Another ethical consideration is the fairness of AI models [83], which requires providing equitable healthcare outcomes across various patient demographics. Thus, the developed application aims to contribute to medical service equity, particularly by facilitating pathology diagnosis in rural groups and sectors typically deprioritized in healthcare, especially in developing countries.

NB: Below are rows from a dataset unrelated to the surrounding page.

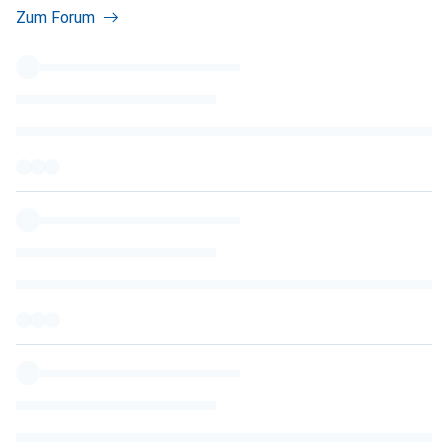
Zum Forum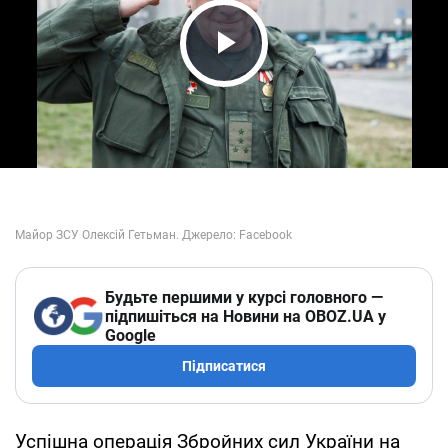
Play Video
Будьте першими у курсі головного —
підпишіться на Новини на OBOZ.UA у
Google
Підписатися
Успішна операція Збройних сил України на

Finally, transparency regarding the capabilities and limitations of CAD systems is fundamental [84],ensuring that medical staff and patients know that decisions and outcomes adhere to ethical standards. In this context, the developed application is merely a test prototype that aspires to achieve the necessary maturity for use in a real healthcare setting, ensuring the requisite medical reliability.

6 Conclusions

In this paper, we have introduced BraNet, a mobile app for breast image classification based on deep learning algorithms. The API enables the rapid construction of breast image classification workflows, encompassing data input/output, ROI mask extraction, segmentation, and evaluation metrics. The client–server architecture, coupled with its open interface, empowers users to customize the pipeline and swiftly establish comprehensive medical image classification setups using Python libraries and the react native framework for creating native mobile applications on iOS and Android. We have demonstrated the functionality of the BraNet app by conducting automatic cross-validation on data augmentation, ROI segmentation, and classification using public ultrasound and mammography datasets, resulting in a preclinical tool. After implementing some improvements and future updates, BraNet will facilitate the migration of medical image segmentation and classification from research laboratories to practical applications. Also, ensuring that the App complies with all regulations and standards governing data privacy and security in healthcare is essential. It is only a preclinical testing phase; thus, there is still work to be done in this area. BraNet currently offers a pipeline for breast image segmentation and classification, and it will continue to receive regular updates and extensions in the future. This data must be rigorously analyzed, reported, and often published in scientific journals to ensure its accuracy and reliability.